There's now a place on the Costa del Sol where you can get any type of gas bottles refilled.
They are called "Gasbottle International",they are in Malaga province and their phoenix number is 0034 616969496. English spoken.
Website:
www.gasbottlerefill.com

I have not used them personally but have seen some advert flyers for them at several places along the Malaga region where Motorhomes converge. See their website for more details.


----------



## BrianJP (Sep 17, 2010)

Only just in Malaga as it's in Estepona useful but could be a long way west of where many people here will be. 
In my experience most garages etc that sell gas bottles on the Costa will exchange an empty for any make they carry.


----------



## TheNomad (Aug 12, 2013)

Just in case you may have misunderstood, what these guys are I think saying is that they REFILL any type of gas bottle.
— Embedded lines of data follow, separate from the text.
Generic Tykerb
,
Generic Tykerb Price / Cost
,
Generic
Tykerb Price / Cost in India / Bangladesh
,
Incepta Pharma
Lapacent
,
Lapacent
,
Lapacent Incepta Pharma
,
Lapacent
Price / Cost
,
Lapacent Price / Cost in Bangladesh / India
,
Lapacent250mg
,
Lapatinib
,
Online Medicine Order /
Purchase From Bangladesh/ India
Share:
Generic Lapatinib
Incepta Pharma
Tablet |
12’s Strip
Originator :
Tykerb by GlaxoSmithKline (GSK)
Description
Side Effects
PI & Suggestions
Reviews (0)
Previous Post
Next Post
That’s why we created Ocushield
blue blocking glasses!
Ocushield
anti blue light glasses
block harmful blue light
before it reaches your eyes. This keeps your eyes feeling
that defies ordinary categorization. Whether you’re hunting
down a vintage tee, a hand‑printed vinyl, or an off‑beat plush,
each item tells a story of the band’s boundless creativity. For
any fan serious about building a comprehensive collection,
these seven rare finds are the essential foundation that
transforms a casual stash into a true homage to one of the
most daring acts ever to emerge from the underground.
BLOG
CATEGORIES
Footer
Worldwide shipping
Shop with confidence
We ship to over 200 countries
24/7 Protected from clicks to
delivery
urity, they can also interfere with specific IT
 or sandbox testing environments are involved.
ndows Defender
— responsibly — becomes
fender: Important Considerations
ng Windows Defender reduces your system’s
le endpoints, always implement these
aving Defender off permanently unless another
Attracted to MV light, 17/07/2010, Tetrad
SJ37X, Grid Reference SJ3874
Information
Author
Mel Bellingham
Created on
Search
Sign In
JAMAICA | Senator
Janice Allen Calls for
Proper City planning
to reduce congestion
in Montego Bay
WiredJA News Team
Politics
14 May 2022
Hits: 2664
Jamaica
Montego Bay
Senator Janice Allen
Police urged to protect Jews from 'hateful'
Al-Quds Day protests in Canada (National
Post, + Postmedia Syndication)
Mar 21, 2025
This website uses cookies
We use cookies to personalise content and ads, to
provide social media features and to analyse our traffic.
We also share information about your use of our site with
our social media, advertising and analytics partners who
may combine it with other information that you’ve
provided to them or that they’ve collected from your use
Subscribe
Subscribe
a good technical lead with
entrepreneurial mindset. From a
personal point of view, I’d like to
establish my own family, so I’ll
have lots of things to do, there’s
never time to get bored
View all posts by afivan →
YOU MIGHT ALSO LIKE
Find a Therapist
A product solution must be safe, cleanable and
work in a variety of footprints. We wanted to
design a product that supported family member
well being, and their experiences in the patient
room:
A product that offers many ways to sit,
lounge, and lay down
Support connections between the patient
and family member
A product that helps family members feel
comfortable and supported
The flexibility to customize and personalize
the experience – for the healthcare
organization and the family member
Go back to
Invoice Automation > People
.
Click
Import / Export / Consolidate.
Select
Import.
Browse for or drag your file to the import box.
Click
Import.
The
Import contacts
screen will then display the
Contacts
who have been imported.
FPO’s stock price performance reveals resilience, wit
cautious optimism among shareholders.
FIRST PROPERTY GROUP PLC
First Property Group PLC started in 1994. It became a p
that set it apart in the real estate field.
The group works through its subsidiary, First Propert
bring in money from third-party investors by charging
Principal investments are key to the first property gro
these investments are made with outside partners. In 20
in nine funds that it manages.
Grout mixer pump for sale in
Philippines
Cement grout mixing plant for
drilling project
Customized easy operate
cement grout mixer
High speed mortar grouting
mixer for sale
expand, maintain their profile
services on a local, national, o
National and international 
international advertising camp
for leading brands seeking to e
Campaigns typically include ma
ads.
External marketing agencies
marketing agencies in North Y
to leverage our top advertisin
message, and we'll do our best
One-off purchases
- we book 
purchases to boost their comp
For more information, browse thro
They don't need to have another full bottle similar to your empty one, they refill your actual bottle. ( just as the guys at the Western side of Boliquime on the Portuguese Algarve coast have done for years).


----------



## 113016 (Jun 5, 2008)

Just out of interest. What about refillable with an internal filler point?


----------



## TheNomad (Aug 12, 2013)

Grath said:


> Just out of interest. What about refillable with an internal filler point?


Ring them or email them to ask I guess...but if they'll refill anything as their website and flyers say, then I suspect the answer is gonna be yes.
Their contact details are on their website to which I provided a link above.


----------



## 113016 (Jun 5, 2008)

TheNomad said:


> Ring them or email them to ask I guess...but if they'll refill anything as their website and flyers say, then I suspect the answer is gonna be yes.
> Their contact details are on their website to which I provided a link above.


Done!


----------



## 113016 (Jun 5, 2008)

Here is the answer, so I have explained the difference between refillable bottles.
The reason I asked is because my latest van has an internal filler point. I will fit an external today!

Hi there, 
I only refill bottles. Is there no bottle in your gas locker that can be disconnected??
There are some gas filling stations with LPG around if it is this what you are looking for.
Regards.
Dirk


----------



## 113016 (Jun 5, 2008)

Grath said:


> Here is the answer, so I have explained the difference between refillable bottles.
> The reason I asked is because my latest van has an internal filler point. I will fit an external today!
> 
> Hi there,
> ...


Fitted the external filler this morning, therefore I should be able to refill most places>


----------